Hakkında en çok konuşulan ve en çok kafa karıştıran hormonlardan biri olan insülin dost mu düşman mı?
İnsülin anabolik bir yapıya sahip olduğundan çok önemli bir hormondur. Glikozun kontrolü onun ellerindedir ve glikozu hücrelere göndererek, hücrelerin çalışmasını sağlar. Aynı zamanda protein sentezinden de o sorumlu olduğundan, bu onu yapıcı ve onarıcı kılar ki bu kasların gelişimi ve yenilenmesi açısından büyük önem taşır. Bunlar insülinin kulağa çok hoş gelen taraflarıdır.
İnsülinin bir başka görevi de yağ inşa ederek onları depolamaktır. Bu bilinçli bir şekilde kontrol edilmesi ve yönetilmesi gereken çok önemli bir noktadır. Eğer insülini yönetmeyi öğrenemezseniz başınız büyük belada demektir. Bir çok kronik hastalığa kapı açmış olursunuz ki bunlardan en önemlisi; obezite, hücrelerde ve eklemlerde iltihaplanma, kanser ve kalp hastalıklarını sıralayabiliriz. Bunlar da insülinin çok ürkütücü ve kulağa hiç de hoş gelmeyen taraflarıdır.

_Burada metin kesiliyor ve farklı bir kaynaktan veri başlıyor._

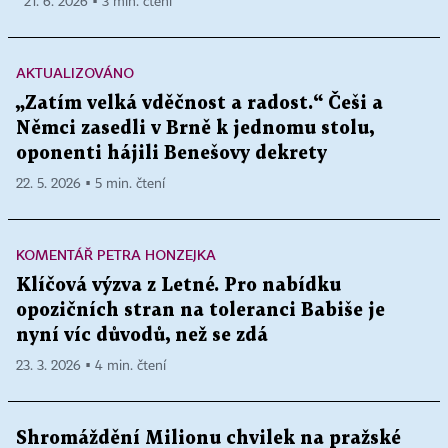
21. 6. 2026 ▪ 3 min. čtení
AKTUALIZOVÁNO
„Zatím velká vděčnost a radost.“ Češi a
Němci zasedli v Brně k jednomu stolu,
oponenti hájili Benešovy dekrety
22. 5. 2026 ▪ 5 min. čtení
KOMENTÁŘ PETRA HONZEJKA
Klíčová výzva z Letné. Pro nabídku
opozičních stran na toleranci Babiše je
nyní víc důvodů, než se zdá
23. 3. 2026 ▪ 4 min. čtení
Shromáždění Milionu chvilek na pražské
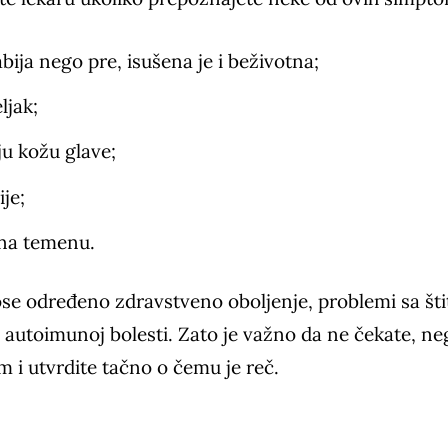
ija nego pre, isušena je i beživotna;
ljak;
ju kožu glave;
je;
 na temenu.
se određeno zdravstveno oboljenje, problemi sa št
j autoimunoj bolesti. Zato je važno da ne čekate, ne
 i utvrdite tačno o čemu je reč.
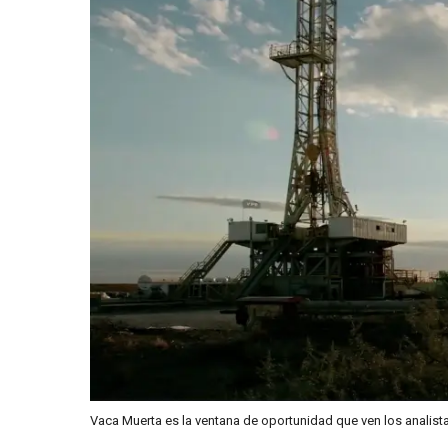
Vaca Muerta es la ventana de oportunidad que ven los analist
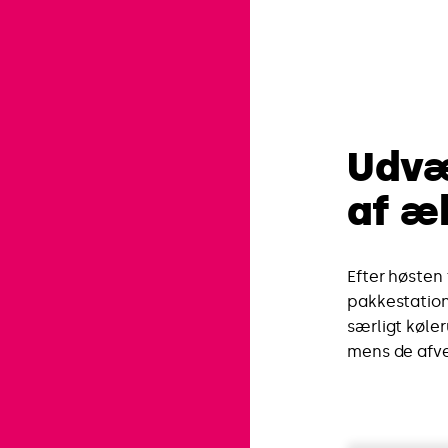
Udvæ
af æ
Efter høsten 
pakkestation
særligt køle
mens de afv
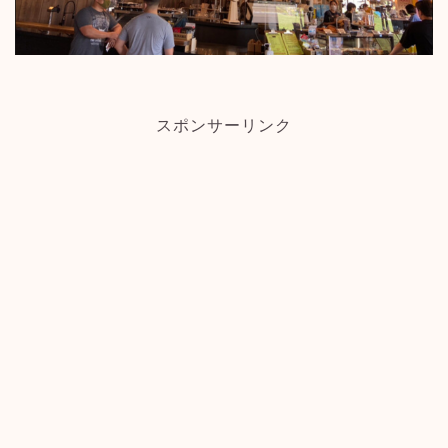
スポンサーリンク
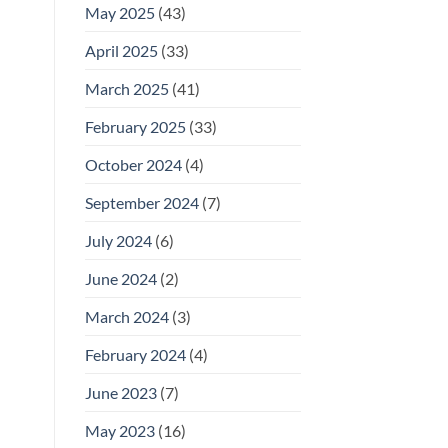
May 2025
(43)
April 2025
(33)
March 2025
(41)
February 2025
(33)
October 2024
(4)
September 2024
(7)
July 2024
(6)
June 2024
(2)
March 2024
(3)
February 2024
(4)
June 2023
(7)
May 2023
(16)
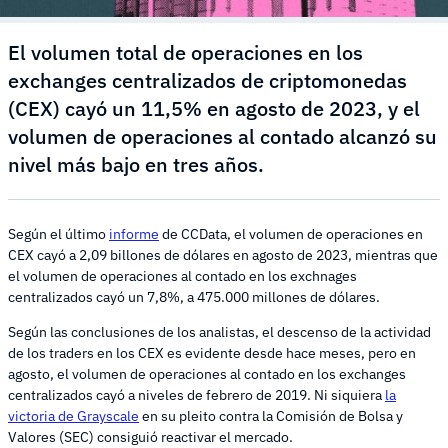
El volumen total de operaciones en los
exchanges centralizados de criptomonedas
(CEX) cayó un 11,5% en agosto de 2023, y el
volumen de operaciones al contado alcanzó su
nivel más bajo en tres años.
Según el último
informe
de CCData, el volumen de operaciones en
CEX cayó a 2,09 billones de dólares en agosto de 2023, mientras que
el volumen de operaciones al contado en los exchnages
centralizados cayó un 7,8%, a 475.000 millones de dólares.
Según las conclusiones de los analistas, el descenso de la actividad
de los traders en los CEX es evidente desde hace meses, pero en
agosto, el volumen de operaciones al contado en los exchanges
centralizados cayó a niveles de febrero de 2019. Ni siquiera
la
victoria de Grayscale
en su pleito contra la Comisión de Bolsa y
Valores (SEC) consiguió reactivar el mercado.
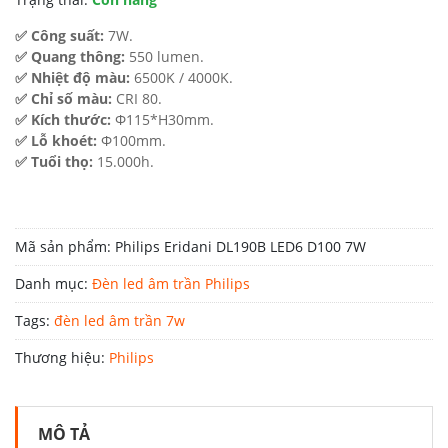
✅ Công suất:
7W.
✅ Quang thông:
550 lumen.
✅ Nhiệt độ màu:
6500K / 4000K.
✅ Chỉ số màu:
CRI 80.
✅ Kích thước:
Φ115*H30mm.
✅ Lỗ khoét:
Φ100mm.
✅ Tuổi thọ:
15.000h.
Mã sản phẩm:
Philips Eridani DL190B LED6 D100 7W
Danh mục:
Đèn led âm trần Philips
Tags:
đèn led âm trần 7w
Thương hiệu:
Philips
MÔ TẢ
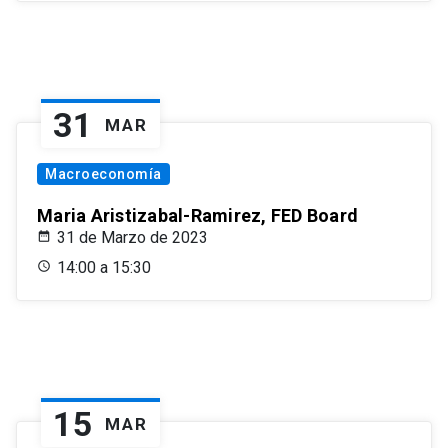
31
MAR
Macroeconomía
Maria Aristizabal-Ramirez, FED Board
31 de Marzo de 2023
14:00 a 15:30
15
MAR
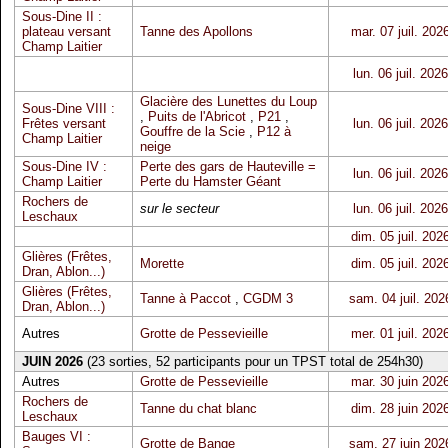
Sous-Dine II :
plateau versant
Tanne des Apollons
mar. 07 juil. 202
Champ Laitier
lun. 06 juil. 2026
Glacière des Lunettes du Loup
Sous-Dine VIII :
,
Puits de l'Abricot
,
P21
,
Frêtes versant
lun. 06 juil. 2026
Gouffre de la Scie
,
P12 à
Champ Laitier
neige
Sous-Dine IV :
Perte des gars de Hauteville =
lun. 06 juil. 2026
Champ Laitier
Perte du Hamster Géant
Rochers de
sur le secteur
lun. 06 juil. 2026
Leschaux
dim. 05 juil. 202
Glières (Frêtes,
Morette
dim. 05 juil. 202
Dran, Ablon...)
Glières (Frêtes,
Tanne à Paccot
,
CGDM 3
sam. 04 juil. 202
Dran, Ablon...)
Autres
Grotte de Pessevieille
mer. 01 juil. 202
JUIN 2026
(23 sorties, 52 participants pour un TPST total de 254h30)
Autres
Grotte de Pessevieille
mar. 30 juin 202
Rochers de
Tanne du chat blanc
dim. 28 juin 202
Leschaux
Bauges VI :
Grotte de Bange
sam. 27 juin 202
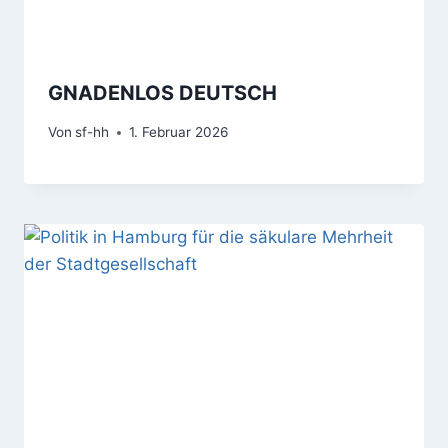
GNADENLOS DEUTSCH
Von
sf-hh
1. Februar 2026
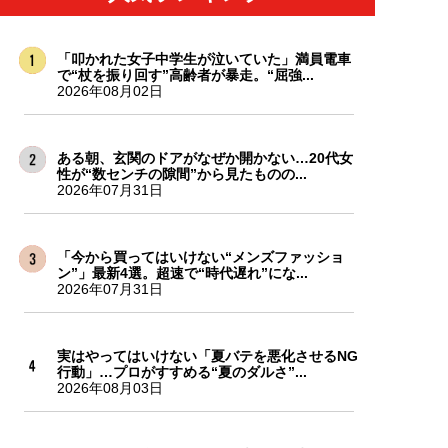
「叩かれた女子中学生が泣いていた」満員電車
で“杖を振り回す”高齢者が暴走。“屈強...
2026年08月02日
ある朝、玄関のドアがなぜか開かない…20代女
性が“数センチの隙間”から見たものの...
2026年07月31日
「今から買ってはいけない“メンズファッショ
ン”」最新4選。超速で“時代遅れ”にな...
2026年07月31日
実はやってはいけない「夏バテを悪化させるNG
行動」…プロがすすめる“夏のダルさ”...
2026年08月03日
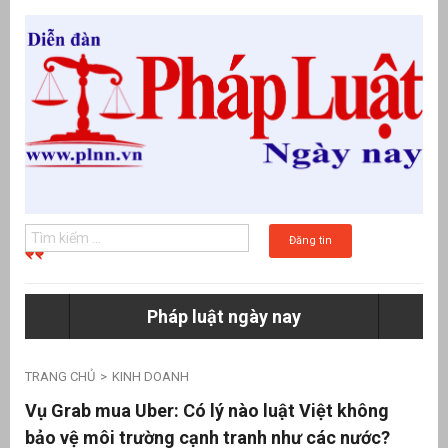
Đăng tin
Pháp luật ngày nay
g
TRANG CHỦ
KINH DOANH
Vụ Grab mua Uber: Có lý nào luật Việt không
bảo vệ môi trường cạnh tranh như các nước?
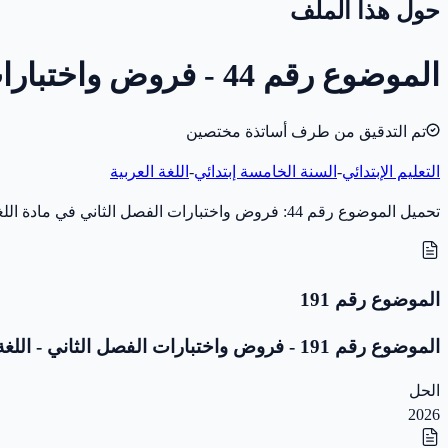
حول هذا الملف
الموضوع رقم 44 - فروض واختبارات الفصل الثاني - اللغة العربية - 5 ابتدائي
تم التدقيق من طرف أساتذة مختصين
التعليم الإبتدائي
-
السنة الخامسة إبتدائي
-
اللغة العربية
تحميل الموضوع رقم 44: فروض واختبارات الفصل الثاني في مادة اللغة العربية للسنة الخامسة إبتدائي (سنة 2018) بصيغة PDF، مخصّص للاختبار والمراجعة. بدون تصحيح.
الموضوع رقم 191
الموضوع رقم 191 - فروض واختبارات الفصل الثاني - اللغة العربية - 5 ابتدائي
الحل
2026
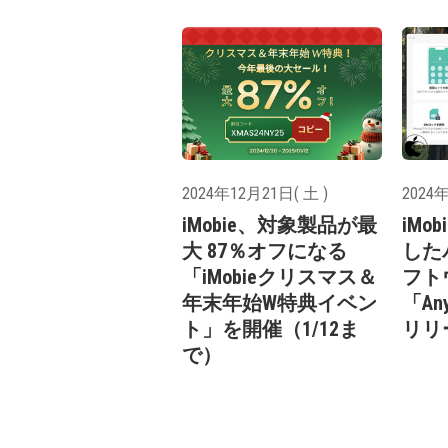
2024年12月21日( 土 )
2024年
iMobie、対象製品が最
iMo
大 87％オフになる
した
「iMobieクリスマス＆
フト
年末年始W特典イベン
「Any
ト」を開催（1/12ま
リリ
で）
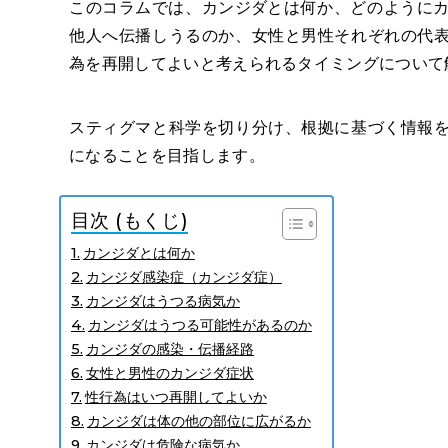
このコラムでは、
カンジダとは
何か、どのように
他人へ伝播しうるのか、女性と男性それぞれの代
為を再開してよいと考えられるタイミングについて
スティグマと科学を切り分け、根拠に基づく情報
になることを目指します。
目次 (もくじ)
カンジダとは何か
カンジダ感染症（カンジダ症）
カンジダはうつる病気か
カンジダはうつる可能性があるのか
カンジダの感染・伝播経路
女性と男性のカンジダ症状
性行為はいつ再開してよいか
カンジダは体の他の部位に広がるか
カンジダは危険な病気か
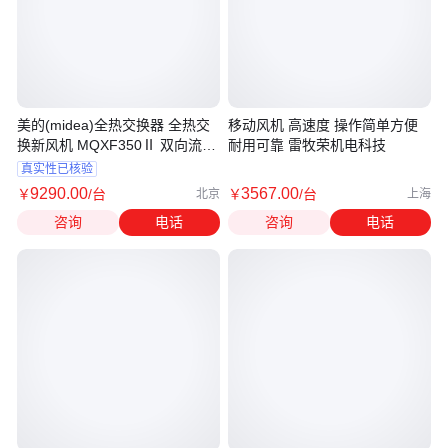
美的(midea)全热交换器 全热交
移动风机 高速度 操作简单方便
换新风机 MQXF350Ⅱ 双向流除
耐用可靠 雷牧荣机电科技
霾机
真实性已核验
9290
.00
3567
.00
￥
/台
￥
/台
北京
上海
咨询
电话
咨询
电话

Ayrıca insülinin kulağa hiç hoş gelmeyen ve çok karanlık bir yönü daha vardır. Sık insülin dalgalanması sonucu oluşan, hücre dejenerasyonu ile birlikte gelişen, hızlı ve erken yaşlanma.
Düşünün ki hem kaslı olmak için ona ihtiyacınız var, hemde yağlı vücudunuzun sebebi o. Hem dostunuz hemde düşmanınız olabilecek bir yapıya sahip, fakat hemen belirtmeliyim ki direk düşmanınız değildir. Onu düşman yapan sizin onu yönetmeyi bilmemenizdir.
Öyleyse kas inşa edebilmek ve bunu yaparken de yağlanmamak için, insülini yönetmeyi öğrenmek gerekir.
1. Kural: Hızlı çözünen karbonhidratları iyi tanımaktır. Bunları iyi tanıdığınızda insülinin kontrolünü ele geçirmeniz de kolaylaşır. Hızlı çözünen karbonhidratlar kana hızlı karışarak, kandaki glikoz seviyesini hızlı arttırıp, insülin seviyesinin hızlı yükselmesine neden olurlar. İnsülin hızlı bir artış gösterdiği için, kan şekeriniz de hızlı bir şekilde düşecektir. Bu durum enerji düşüklüğü yaratacağından, tekrar hızlı karbonhidrata yönelmenize neden olurlar. Bu böyle süren bir kısır döngüdür.
2 Kural: Yavaş çözünen karbonhidratları tercih etmektir. Yavaş çözünen karbonhidratlar, kana yavaş karıştığından insülin seviyesini düşük tutarlar. Buda hızlı enerji düşüklüğüne neden olmayacağından, gün boyunca enerji seviyeniz korunmuş olur.
3. Kural: Üç ana öğünde de mutlaka protein tüketmektir. Böylece kan şekeriniz dengede kaldığından, sık acıkma riskini ortadan kaldırarak, insülin dalgalanma riskini de ortadan kaldırmış olursunuz. Aynı zamanda bazı aminoasitler de insülinin dengeli bir şekilde salgılanmasını sağlar ki, bu da insülinin anabolik etkisinden faydalanmak için hızlı karbonhidrata gereksinim olmadığı anlamına gelir.
4. Kural: Meyveleri insülinin düşük olduğu sabah saatlerinde bütün olarak yemelisiniz. Suyunu sıkıp içtiğinizde, posası olmadığından, çok hızlı kana karışacak ve insülin dalgalanmasına sebep olacaktır.
Evet insülin anabolik bir hormon olarak tabi ki çok önemli bir dosttur, onun bu nimetlerinden faydalanın. Fakat sakın onu düşman edinmeyin.